Published:Wednesday | November 3, 2021 | 4:27 PM
A health worker administers a dose of Covaxin COVID-19 vaccine at a health centre in Garia, South 24 Pargana district, India, Thursday, October 21, 2021. The World Health Organization has granted an emergency use licence to a coronavirus vaccine developed in India, offering reassurance for a shot that was authorised by the country’s regulators long before advanced testing was completed to prove it was safe and effective. (AP Photo/Bikas Das)

NEW DELHI (AP) — The World Health Organization granted an emergency use licence Wednesday to a coronavirus vaccine developed in India, offering reassurance for a shot the country's regulators allowed long before advanced safety and efficacy testing was completed.

The WHO said in a statement that it had authorised Covaxin, made by India's Bharat Biotech.

The action makes Covaxin the eighth COVID-19 vaccine to receive WHO's green light.

“This emergency use listing expands the availability of vaccines, the most effective medical tools we have to end the pandemic,” said Dr Mariângela Simão, WHO's assistant director-general for access to medicines.

Covaxin was developed by Bharat Biotech in partnership with the Indian Council of Medical Research, the government's apex research body.

The vaccine is made using a killed coronavirus to prompt an immune response and is given in two doses.

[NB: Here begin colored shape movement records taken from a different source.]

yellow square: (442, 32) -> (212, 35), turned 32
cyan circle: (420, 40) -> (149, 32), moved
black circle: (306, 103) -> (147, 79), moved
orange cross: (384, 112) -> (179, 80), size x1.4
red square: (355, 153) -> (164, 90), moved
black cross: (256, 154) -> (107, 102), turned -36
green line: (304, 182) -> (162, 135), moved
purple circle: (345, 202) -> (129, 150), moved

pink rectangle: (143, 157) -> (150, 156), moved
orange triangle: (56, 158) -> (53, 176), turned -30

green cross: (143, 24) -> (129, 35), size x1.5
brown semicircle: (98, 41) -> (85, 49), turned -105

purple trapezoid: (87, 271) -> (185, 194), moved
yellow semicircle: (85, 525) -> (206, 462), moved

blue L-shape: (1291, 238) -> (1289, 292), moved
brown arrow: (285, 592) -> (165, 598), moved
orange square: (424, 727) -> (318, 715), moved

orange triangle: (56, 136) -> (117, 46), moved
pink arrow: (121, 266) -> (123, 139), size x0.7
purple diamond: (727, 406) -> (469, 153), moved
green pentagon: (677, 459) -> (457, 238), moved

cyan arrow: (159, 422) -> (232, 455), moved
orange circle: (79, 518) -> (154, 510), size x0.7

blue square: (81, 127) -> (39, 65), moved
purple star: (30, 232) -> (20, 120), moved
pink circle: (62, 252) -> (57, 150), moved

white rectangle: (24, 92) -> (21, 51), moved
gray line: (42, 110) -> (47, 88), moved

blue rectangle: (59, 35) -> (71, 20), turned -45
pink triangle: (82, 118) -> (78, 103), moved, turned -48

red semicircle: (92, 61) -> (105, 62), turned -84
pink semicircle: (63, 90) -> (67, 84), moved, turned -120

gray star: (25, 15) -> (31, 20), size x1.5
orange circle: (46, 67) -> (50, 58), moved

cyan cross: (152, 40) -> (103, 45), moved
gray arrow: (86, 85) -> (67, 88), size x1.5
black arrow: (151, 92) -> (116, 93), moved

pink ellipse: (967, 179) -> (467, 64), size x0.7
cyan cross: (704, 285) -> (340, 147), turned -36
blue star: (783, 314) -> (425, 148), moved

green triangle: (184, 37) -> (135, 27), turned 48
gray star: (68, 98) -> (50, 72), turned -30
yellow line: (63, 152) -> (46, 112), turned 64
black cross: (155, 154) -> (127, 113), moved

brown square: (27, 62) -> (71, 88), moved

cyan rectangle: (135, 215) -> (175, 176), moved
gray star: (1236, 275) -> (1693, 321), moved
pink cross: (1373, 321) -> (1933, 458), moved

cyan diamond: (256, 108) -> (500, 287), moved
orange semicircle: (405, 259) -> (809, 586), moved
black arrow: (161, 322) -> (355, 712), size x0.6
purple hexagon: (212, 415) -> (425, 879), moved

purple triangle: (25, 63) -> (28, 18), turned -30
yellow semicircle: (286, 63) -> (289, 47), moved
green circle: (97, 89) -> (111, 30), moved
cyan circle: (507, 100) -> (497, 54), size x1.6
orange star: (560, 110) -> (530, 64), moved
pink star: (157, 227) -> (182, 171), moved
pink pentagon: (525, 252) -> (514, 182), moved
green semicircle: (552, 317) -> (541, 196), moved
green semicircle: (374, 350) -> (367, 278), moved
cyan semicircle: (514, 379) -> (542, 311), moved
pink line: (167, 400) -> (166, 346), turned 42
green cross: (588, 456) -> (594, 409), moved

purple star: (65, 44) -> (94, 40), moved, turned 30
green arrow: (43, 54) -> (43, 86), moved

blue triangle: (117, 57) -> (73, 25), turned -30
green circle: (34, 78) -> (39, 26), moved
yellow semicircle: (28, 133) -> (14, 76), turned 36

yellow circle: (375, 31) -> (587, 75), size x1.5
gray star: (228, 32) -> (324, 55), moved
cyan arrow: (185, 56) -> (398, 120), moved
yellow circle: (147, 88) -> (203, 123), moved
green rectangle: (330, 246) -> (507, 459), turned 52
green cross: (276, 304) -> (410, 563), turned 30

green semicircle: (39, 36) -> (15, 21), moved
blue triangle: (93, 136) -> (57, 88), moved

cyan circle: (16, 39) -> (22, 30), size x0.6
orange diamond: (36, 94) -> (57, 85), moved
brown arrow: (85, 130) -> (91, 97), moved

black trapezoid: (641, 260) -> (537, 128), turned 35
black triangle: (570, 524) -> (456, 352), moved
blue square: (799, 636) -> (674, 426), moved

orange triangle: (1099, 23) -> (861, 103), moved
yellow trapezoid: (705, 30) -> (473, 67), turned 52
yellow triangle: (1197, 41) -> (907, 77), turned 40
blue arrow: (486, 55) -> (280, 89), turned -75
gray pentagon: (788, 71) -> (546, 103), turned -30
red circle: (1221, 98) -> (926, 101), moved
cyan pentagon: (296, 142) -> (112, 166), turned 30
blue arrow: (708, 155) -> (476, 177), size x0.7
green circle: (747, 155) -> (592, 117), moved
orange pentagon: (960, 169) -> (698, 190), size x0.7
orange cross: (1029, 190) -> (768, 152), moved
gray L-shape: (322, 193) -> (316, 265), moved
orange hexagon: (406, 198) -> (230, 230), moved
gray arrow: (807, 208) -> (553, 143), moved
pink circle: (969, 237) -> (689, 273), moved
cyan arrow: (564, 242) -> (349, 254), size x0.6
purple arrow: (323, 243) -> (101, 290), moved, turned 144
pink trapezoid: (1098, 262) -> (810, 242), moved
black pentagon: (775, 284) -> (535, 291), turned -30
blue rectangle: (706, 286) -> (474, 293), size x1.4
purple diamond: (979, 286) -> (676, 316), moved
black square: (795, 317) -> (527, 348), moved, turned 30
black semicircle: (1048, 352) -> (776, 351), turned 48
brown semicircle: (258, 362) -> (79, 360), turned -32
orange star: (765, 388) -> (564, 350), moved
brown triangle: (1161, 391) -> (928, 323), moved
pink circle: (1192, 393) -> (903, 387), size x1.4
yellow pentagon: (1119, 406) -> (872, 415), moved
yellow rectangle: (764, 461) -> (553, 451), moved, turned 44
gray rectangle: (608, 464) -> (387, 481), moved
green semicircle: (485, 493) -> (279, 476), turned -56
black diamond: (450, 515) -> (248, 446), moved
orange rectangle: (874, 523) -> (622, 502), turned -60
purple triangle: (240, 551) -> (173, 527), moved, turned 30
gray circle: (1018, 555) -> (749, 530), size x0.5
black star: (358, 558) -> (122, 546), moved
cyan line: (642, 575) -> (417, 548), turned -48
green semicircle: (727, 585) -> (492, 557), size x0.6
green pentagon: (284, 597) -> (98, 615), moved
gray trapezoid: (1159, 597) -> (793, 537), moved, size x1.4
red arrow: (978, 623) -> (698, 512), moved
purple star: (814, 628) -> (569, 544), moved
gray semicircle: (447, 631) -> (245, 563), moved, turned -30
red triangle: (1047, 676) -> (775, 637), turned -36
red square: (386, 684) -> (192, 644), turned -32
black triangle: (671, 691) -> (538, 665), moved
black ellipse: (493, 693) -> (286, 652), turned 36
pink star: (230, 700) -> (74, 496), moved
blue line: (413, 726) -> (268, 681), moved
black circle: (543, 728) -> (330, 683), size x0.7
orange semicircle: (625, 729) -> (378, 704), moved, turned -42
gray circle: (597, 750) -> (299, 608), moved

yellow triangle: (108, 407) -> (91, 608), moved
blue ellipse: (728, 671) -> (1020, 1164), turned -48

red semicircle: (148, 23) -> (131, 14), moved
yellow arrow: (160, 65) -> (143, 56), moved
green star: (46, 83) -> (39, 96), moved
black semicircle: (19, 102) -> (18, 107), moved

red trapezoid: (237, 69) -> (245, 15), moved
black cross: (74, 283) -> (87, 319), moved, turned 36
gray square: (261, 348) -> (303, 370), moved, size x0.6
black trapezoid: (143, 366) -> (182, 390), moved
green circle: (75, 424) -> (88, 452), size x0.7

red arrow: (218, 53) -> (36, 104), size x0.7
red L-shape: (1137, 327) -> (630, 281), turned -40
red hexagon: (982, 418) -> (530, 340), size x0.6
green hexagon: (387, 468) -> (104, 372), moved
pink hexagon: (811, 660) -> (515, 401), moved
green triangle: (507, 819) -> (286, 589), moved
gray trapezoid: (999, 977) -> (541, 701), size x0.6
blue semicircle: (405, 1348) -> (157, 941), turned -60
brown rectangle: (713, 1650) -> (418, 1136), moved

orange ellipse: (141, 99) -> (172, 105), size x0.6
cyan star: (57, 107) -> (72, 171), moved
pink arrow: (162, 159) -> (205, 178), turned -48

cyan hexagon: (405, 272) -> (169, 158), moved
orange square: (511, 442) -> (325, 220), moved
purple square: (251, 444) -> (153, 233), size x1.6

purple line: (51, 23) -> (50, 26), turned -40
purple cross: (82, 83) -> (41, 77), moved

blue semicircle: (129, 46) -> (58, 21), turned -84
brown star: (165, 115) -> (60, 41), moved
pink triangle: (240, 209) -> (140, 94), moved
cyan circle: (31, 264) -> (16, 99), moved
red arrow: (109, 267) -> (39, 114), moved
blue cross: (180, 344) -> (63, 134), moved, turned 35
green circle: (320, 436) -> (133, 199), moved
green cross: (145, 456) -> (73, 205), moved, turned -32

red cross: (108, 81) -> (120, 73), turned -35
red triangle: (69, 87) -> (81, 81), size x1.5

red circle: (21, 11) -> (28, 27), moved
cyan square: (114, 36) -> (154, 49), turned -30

WHO said the vaccine was found to be about 78% effective in preventing severe COVID-19 and was “extremely suitable” for poor countries due to its much easier storage requirements.

An expert group convened by WHO said there was insufficient data about the vaccine's safety and efficacy in pregnant women; studies are being planned to address those questions.

India's drug regulator authorised Covaxin in January, months before extensive testing in people had been completed, prompting concern from health experts that the shot was given the nod prematurely.

Indian Prime Minister Narendra Modi took the first shot of the two-dose vaccine in March.

By mid-October, over 110 million jabs of the vaccine had been administered, making Covaxin the second-most used COVID-19 shot in India after AstraZeneca's.

Despite India's repeated endorsement of its homegrown vaccine, Bharat Biotech has faced problems scaling up production.

In July, India's Health Ministry said the company was making 25 million doses of the vaccine on average each month and expected to increase monthly production to 58 million doses.

The company says it's aiming to reach an annual capacity of one billion doses by the end of 2021, or over 80 million shots each month, but has not responded to questions about its current capacity.

Bharat Biotech said several other countries, including Brazil, Philippines, Iran and Mexico, also had authorised its COVID-19 vaccine.

Before India paused exports, shots made by Bharat Biotech were sent to Myanmar, Paraguay and Zimbabwe as grants, and to Mauritius and Iran as a part of commercial deals, data from India's Foreign Ministry shows.

The federal prosecutor's office in Brazil is investigating possible irregularities in the Health Ministry's contract to buy 20 million doses of Covaxin.

To date, the World Health Organization has granted emergency approval to the vaccines made by AstraZeneca and its partner, the Serum Institute of India, Pfizer-BioNTech, Moderna Inc., Johnson & Johnson, and the Chinese pharmaceuticals Sinopharm and Sinovac.